[PATCH] D38544: AMDGPU: Add new intrinsic llvm.amdgcn.kill(i1)

Tue Oct 10 03:17:56 PDT 2017

nhaehnle added a comment.

A bunch of inline comments, but also some higher level things that don't really fit anywhere. This is a useful feature, but I don't think we've ever gotten the design of kill just right, because kill is really an implicit control flow intrinsic.

So, for example, if you have

  %v = llvm.amdgcn.icmp(...) ; ballot-type instruction
  kill(...)
  use %v

then LLVM is free to move the ballot-type instruction to after the kill according to the LLVM IR semantics, even though that is incorrect.

This isn't a problem in practice yet, because the instructions most likely to be affected by this are image sample intrinsics. Those are IntrReadMem, and `kill` itself has arbitrary side effects today, so sample intrinsics cannot be moved past a `kill`. Still, it might lead to problems in the future with shaders that use ballot and DPP / reduction intrinsics. So I've been wondering if we couldn't perhaps use kill like this:

    br i1 %cond, label %kill_bb, label %cont
  kill_bb:
    call noret void @llvm.amdgcn.kill()
    ret undef
  cont:
    ...

or perhaps better:

    %kill = call i1 @llvm.amdgcn.ps.kill(%cond)
    br i1 %kill, label %kill_bb, label %cont
  kill_bb:
    call noret void @llvm.amdgcn.kill()
    ret undef
  cont:
    ...

In this second variant, the `ps.kill` intrinsic would update the live mask and return `true` for all threads that can exit, i.e. `ps.kill` would internally do the WQM vote.
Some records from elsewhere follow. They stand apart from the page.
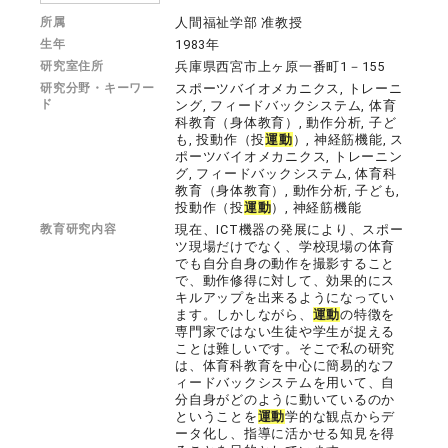
所属
人間福祉学部 准教授
生年
1983年
研究室住所
兵庫県西宮市上ヶ原一番町1－155
研究分野・キーワー
スポーツバイオメカニクス, トレーニ
ド
ング, フィードバックシステム, 体育
科教育（身体教育）, 動作分析, 子ど
も, 投動作（投
運動
）, 神経筋機能, ス
ポーツバイオメカニクス, トレーニン
グ, フィードバックシステム, 体育科
教育（身体教育）, 動作分析, 子ども,
投動作（投
運動
）, 神経筋機能
教育研究内容
現在、ICT機器の発展により、スポー
ツ現場だけでなく、学校現場の体育
でも自分自身の動作を撮影すること
で、動作修得に対して、効果的にス
キルアップを出来るようになってい
ます。しかしながら、
運動
の特徴を
専門家ではない生徒や学生が捉える
ことは難しいです。そこで私の研究
は、体育科教育を中心に簡易的なフ
ィードバックシステムを用いて、自
分自身がどのように動いているのか
ということを
運動
学的な観点からデ
ータ化し、指導に活かせる知見を得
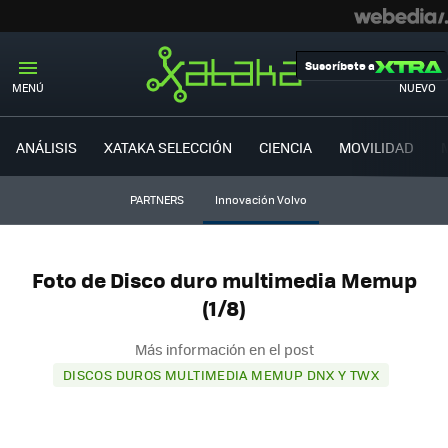
Suscríbete a
MENÚ
NUEVO
ANÁLISIS
XATAKA SELECCIÓN
CIENCIA
MOVILIDAD
PARTNERS
Innovación Volvo
Foto de Disco duro multimedia Memup
(1/8)
Más información en el post
DISCOS DUROS MULTIMEDIA MEMUP DNX Y TWX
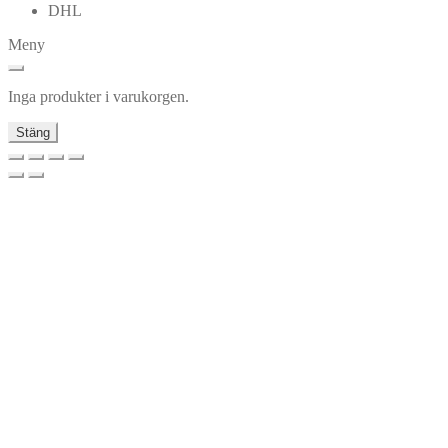
DHL
Meny
Inga produkter i varukorgen.
Stäng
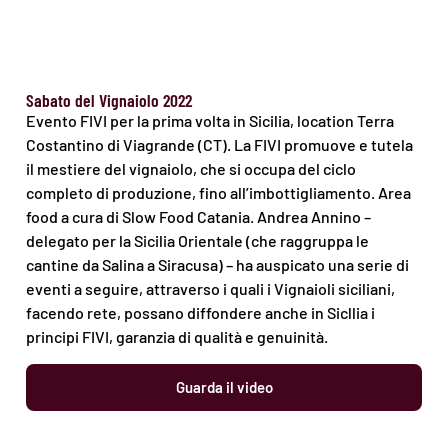
Sabato del Vignaiolo 2022
Evento FIVI per la prima volta in Sicilia, location Terra
Costantino di Viagrande (CT). La FIVI promuove e tutela
il mestiere del vignaiolo, che si occupa del ciclo
completo di produzione, fino all’imbottigliamento. Area
food a cura di Slow Food Catania. Andrea Annino –
delegato per la Sicilia Orientale (che raggruppa le
cantine da Salina a Siracusa) – ha auspicato una serie di
eventi a seguire, attraverso i quali i Vignaioli siciliani,
facendo rete, possano diffondere anche in Sicllia i
principi FIVI, garanzia di qualità e genuinità.
Guarda il video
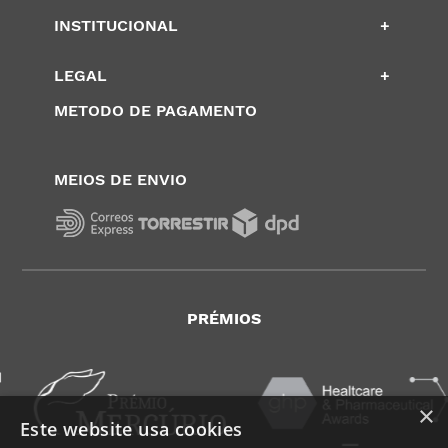
INSTITUCIONAL
+
LEGAL
+
METODO DE PAGAMENTO
MEIOS DE ENVIO
PRÉMIOS
×
Este website usa cookies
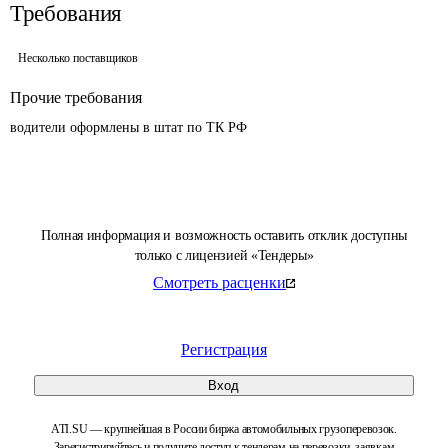
Требования
Несколько поставщиков
Прочие требования
водители оформлены в штат по ТК РФ
Полная информация и возможность оставить отклик доступны
только с лицензией «Тендеры»
Смотреть расценки
Регистрация
Вход
ATI.SU — крупнейшая в России биржа автомобильных грузоперевозок.
Зарегистрируйтесь и получите доступ к тендерам на перевозки, заявкам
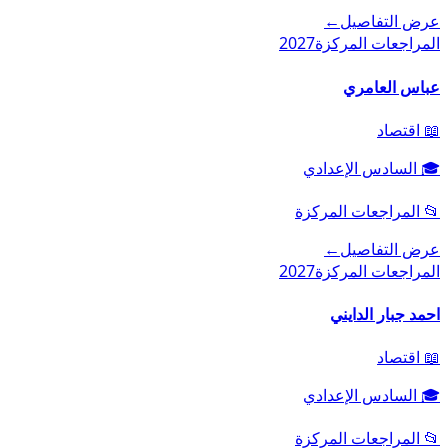
عرض التفاصيل
←
المراجعات المركزة
2027
عباس العامري
📖
اقتصاد
🎓
السادس الإعدادي
📂
المراجعات المركزة
عرض التفاصيل
←
المراجعات المركزة
2027
احمد جبار الدايني
📖
اقتصاد
🎓
السادس الإعدادي
📂
المراجعات المركزة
The advantage is that the control flow aspect of kill is properly modeled at LLVM IR level and so we can't run into issues with convergent intrinsics moving past it. I'd feel much more comfortable with an approach like that.

================
Comment at: include/llvm/IR/IntrinsicsAMDGPU.td:757
+// If false, set EXEC=0 for the current thread until the end of program.
+def int_amdgcn_kill : Intrinsic<[], [llvm_i1_ty], []>;
+
----------------
mareko wrote:
> arsenm wrote:
> > This should be convergent (and no mem?)
> amdgcn.kill shouldn't be moved across ds.bpermute, ds.swizzle, and image_sample opcodes. Does IntrNoMem or IntrConvergent assure that?
If we do stick with the simple intrinsic-based approach, I think we should keep the attributes as they are right now, i.e. keep them identical to AMDGPU.kill. That will give us fewer surprises...

================
Comment at: lib/Target/AMDGPU/SIISelLowering.cpp:3002
     return emitIndirectDst(MI, *BB, *getSubtarget());
-  case AMDGPU::SI_KILL:
+  case AMDGPU::SI_KILL_F32_GE_0_PSEUDO:
+  case AMDGPU::SI_KILL_I1_PSEUDO:
----------------
mareko wrote:
> arsenm wrote:
> > I don't think we should have a family of different kill opcodes just for the different compare types. Can we just have SI_KILL with the condition register input? We could then have an optimization pass look for the 
> > %cond = V_CMP_*
> > SI_KILL %cond -> V_CMPX_*_term pattern. We would probably have to introduce the new _term variants of the CMPX instructions.
> I tried to do that but it's too much work. Eventually we'd like all flavors of V_CMPX, but it's not a high priority right now.
I think Matt is right. It would be cleaner and give us the benefit of optimizing more cases.

================
Comment at: test/CodeGen/AMDGPU/kill.ll:1
+; RUN: opt -S -mtriple=amdgcn-- -instcombine < %s | llc -march=amdgcn -mcpu=verde -verify-machineinstrs | FileCheck -check-prefix=SI %s
+; RUN: opt -S -mtriple=amdgcn-- -instcombine < %s | llc -march=amdgcn -mcpu=tonga -verify-machineinstrs | FileCheck -check-prefix=SI %s
----------------
mareko wrote:
> arsenm wrote:
> > This should just run llc. The instcombine test should be separate in test/Transforms/InstCombine/AMDGPU
> > 
> > Also should use -enable-var-scope for FileCheck
> What's the deal with not running -instcombine as part of AMDGCN tests? It seems like it would be convenient everywhere.
Fewer moving parts, I think. If instcombine is run on the test as well, there's a higher chance of tests being "broken" (in a false positive way) by random unrelated changes.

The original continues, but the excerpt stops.